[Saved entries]
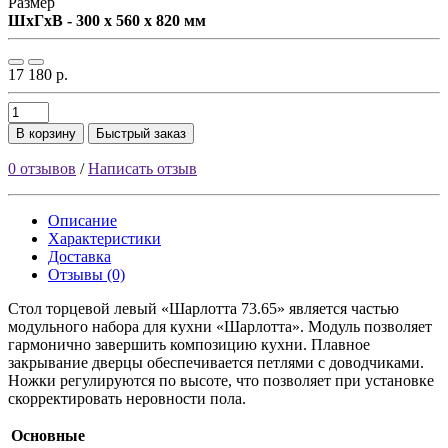
Размер
ШxГxВ - 300 x 560 x 820 мм
17 180 р.
В корзину
Быстрый заказ
0 отзывов
/
Написать отзыв
Описание
Характеристики
Доставка
Отзывы (0)
Стол торцевой левый «Шарлотта 73.65» является частью
модульного набора для кухни «Шарлотта». Модуль позволяет
гармонично завершить композицию кухни. Плавное
закрывание дверцы обеспечивается петлями с доводчиками.
Ножки регулируются по высоте, что позволяет при установке
скорректировать неровности пола.
Основные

* [WHAT TO PRODUCE]
Please transcribe every entry above exactly, leaving out any pictures.

* [SOLUTION FOR THIS TASK]
Размер
ШxГxВ - 300 x 560 x 820 мм
17 180 р.
В корзину
Быстрый заказ
0 отзывов
/
Написать отзыв
Описание
Характеристики
Доставка
Отзывы (0)
Стол торцевой левый «Шарлотта 73.65» является частью
модульного набора для кухни «Шарлотта». Модуль позволяет
гармонично завершить композицию кухни. Плавное
закрывание дверцы обеспечивается петлями с доводчиками.
Ножки регулируются по высоте, что позволяет при установке
скорректировать неровности пола.
Основные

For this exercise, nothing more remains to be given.